Sales is about Buying

Business success is not determined by how much you sell: it’s determined by how much your clients buy.

Enter: the Buying Cycle.

The more you allow your clients to buy, rather than trying to sell, then the easier it will be for them to buy, the more sales you will close, the more willingly people will buy, the more repeat business you will get, the shorter your sales cycle, the more referrals you will receive … Your business will be more successful.

Build a Buying Cycle.

Think about how your clients buy from you; not about how you want to sell. It is about enablement for your clients.

How many people are involved in the buying process? Why are all those people involved? If it is just one person, what does he or she want out of the transaction? How easy is it to make a decision, and on what is that decision based? How much time does the buyer need to go through each step?

This approach ties closely to one of my business mantras: it’s not me, it’s you. Everything decision you make as a business owner has to be about serving somebody else.

What is a Buying Cycle

Create a very simple journey for your buyers. They will go through the various stages of education, review, evaluation, proof of concept, and then purchase. You need to put yourself in the shoes of that client and consider how they will approach each stage. This will allow you to anticipate objections, or when they arise deal with them quickly, and you can create a journey that makes sense to the buyer.

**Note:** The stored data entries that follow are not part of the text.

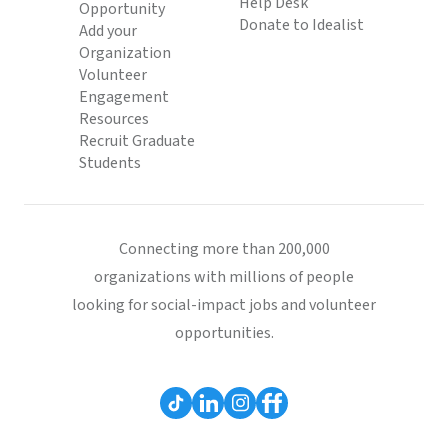
Help Desk
Opportunity
Donate to Idealist
Add your
Organization
Volunteer
Engagement
Resources
Recruit Graduate
Students
Connecting more than 200,000
organizations with millions of people
looking for social-impact jobs and volunteer
opportunities.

As a sales person or manager, you must think of yourself as a sales enabler. Not for your team, but for your clients.

  1. Create your Buying Cycle
  2. Write it down
  3. Share it with your clients

Information sharing in business relationships is essential, even in a vendor/client relationship. The more you share your respective goals, the more both parties will get out of it.

If you are in a very quote-driven sales environment counting number of calls and emails in day, make sure you can position those quotas in terms of what they provide to the market. What your clients want is a cohesive journey, a coherent journey and a simple journey. If you get all the steps before the purchase correct, the conversion itself should be a shoe-in.

In Conclusion

Write out your buying cycle; include the milestones; consider the time in between each milestone; the deliverables from both parties. Put all this on paper and share it with your clients.

Over the next few weeks we will talk more about the specifics of the buying cycle, such as how to create one, what materials you can create to help move the process forward, and also the right balance between a strict process and a unique experience for each customer.